Spectral purity is an important characteristic, as it represents a signal’s inherent stability. Furthermore, stability can be defined as either long-term or short-term. Signal generators must be capable of generating spectrally pure signals to allow for effective measurements. This topic is the subject of a new application note from Keysight Technologies titled “Signal Generator Spectral Purity.”
The application note first defines both long-term and short-term stability. Long-term stability, or drift, is usually defined over a period of time greater than one second. Current signal generator technology generally allows for good long-term stability, according to the document. Short-term stability is of greater concern. It is a result of fluctuations from non-deterministic signals, such as shot noise and flicker noise. This noise effectively modulates a carrier, affecting both amplitude and phase.
Short-term stability is commonly depicted as a plot of the single-sideband (SSB) phase noise in a 1-Hz bandwidth versus frequency offsets from the carrier. SSB phase noise is expressed as decibels-relative-to-the-carrier (dBc). In addition to SSB phase noise, spurious signals and residual FM are both described.
The importance of spectral purity for mobile radio is discussed. Essentially, the spacing between radio channels is decreasing due to the scarcity of available spectrum. Thus, designers must ensure that receivers attain greater selectivity. Measuring the selectivity of a receiver requires a signal generator that can generate spectrally pure signals. Furthermore, the application note illustrates an adjacent channel selectivity measurement, which is often performed to determine how well a receiver can reject unwanted signals.

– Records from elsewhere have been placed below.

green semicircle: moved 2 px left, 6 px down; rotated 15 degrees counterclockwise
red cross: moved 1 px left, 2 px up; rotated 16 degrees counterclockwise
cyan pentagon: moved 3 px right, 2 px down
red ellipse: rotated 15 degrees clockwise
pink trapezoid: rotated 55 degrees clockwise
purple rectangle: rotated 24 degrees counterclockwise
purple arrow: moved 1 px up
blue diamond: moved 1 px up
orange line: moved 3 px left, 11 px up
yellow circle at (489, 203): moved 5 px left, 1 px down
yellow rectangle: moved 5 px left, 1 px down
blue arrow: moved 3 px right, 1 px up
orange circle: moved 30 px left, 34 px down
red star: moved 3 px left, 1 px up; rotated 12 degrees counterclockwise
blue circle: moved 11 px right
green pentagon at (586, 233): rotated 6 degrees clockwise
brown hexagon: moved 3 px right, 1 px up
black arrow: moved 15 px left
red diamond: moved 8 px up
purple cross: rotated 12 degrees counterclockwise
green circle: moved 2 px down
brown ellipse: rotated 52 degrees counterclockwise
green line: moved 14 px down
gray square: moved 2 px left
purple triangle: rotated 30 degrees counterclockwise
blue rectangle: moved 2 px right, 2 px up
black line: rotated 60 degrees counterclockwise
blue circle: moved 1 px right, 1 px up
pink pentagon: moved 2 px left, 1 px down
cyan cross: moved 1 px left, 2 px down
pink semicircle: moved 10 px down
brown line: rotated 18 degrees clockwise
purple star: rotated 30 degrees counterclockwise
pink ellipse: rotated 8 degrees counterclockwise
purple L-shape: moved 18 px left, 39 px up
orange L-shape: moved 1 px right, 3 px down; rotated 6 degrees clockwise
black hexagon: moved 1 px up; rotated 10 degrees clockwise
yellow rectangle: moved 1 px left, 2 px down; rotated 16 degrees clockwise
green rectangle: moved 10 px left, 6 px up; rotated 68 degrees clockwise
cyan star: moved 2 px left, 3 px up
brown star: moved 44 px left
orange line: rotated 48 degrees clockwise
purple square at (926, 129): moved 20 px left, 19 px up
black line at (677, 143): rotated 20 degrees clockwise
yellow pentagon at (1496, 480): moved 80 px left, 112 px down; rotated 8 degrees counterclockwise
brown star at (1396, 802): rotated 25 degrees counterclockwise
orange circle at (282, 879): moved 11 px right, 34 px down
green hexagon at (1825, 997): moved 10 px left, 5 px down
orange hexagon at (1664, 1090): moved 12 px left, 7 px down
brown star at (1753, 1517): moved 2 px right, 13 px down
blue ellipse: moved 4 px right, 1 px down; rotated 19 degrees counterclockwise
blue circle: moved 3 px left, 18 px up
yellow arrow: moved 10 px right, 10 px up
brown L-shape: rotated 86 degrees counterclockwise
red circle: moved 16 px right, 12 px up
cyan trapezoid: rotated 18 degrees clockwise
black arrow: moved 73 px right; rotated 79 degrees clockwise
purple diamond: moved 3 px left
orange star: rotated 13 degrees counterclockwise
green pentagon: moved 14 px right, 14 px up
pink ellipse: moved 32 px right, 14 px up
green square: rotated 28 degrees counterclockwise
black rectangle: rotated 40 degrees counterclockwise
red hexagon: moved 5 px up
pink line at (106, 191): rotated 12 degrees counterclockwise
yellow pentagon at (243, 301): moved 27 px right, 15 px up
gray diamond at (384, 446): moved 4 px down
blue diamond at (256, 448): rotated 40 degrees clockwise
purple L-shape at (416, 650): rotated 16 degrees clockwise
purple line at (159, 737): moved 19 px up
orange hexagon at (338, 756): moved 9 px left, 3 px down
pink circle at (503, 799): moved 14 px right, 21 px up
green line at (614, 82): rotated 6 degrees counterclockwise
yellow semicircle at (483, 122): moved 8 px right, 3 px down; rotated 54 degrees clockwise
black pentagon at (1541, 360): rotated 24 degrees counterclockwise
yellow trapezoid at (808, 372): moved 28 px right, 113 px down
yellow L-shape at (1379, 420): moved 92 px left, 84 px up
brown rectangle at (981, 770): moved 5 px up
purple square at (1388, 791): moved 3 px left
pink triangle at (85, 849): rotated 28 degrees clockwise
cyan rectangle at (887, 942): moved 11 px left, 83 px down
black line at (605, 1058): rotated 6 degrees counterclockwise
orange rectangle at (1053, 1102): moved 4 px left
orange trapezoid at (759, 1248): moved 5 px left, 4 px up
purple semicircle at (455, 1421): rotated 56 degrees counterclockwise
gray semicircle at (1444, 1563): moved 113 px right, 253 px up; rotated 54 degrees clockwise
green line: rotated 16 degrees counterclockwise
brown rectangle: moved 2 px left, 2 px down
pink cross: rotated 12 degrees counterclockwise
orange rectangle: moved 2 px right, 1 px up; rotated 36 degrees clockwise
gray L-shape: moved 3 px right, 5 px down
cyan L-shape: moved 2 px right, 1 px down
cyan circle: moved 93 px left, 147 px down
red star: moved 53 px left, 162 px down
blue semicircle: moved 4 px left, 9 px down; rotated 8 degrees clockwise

An illustration shows how a signal generator with inadequate phase noise performance can effectively nullify measurements. After mentioning the hum and noise measurement, the application note also explains why it is important for a signal generator to generate spectrally pure signals when it is used it as a local-oscillator (LO) substitution in a test setup. Another point that is mentioned is how current radar systems demand better target resolution. Thus, spectrally pure LOs/signal generators are required.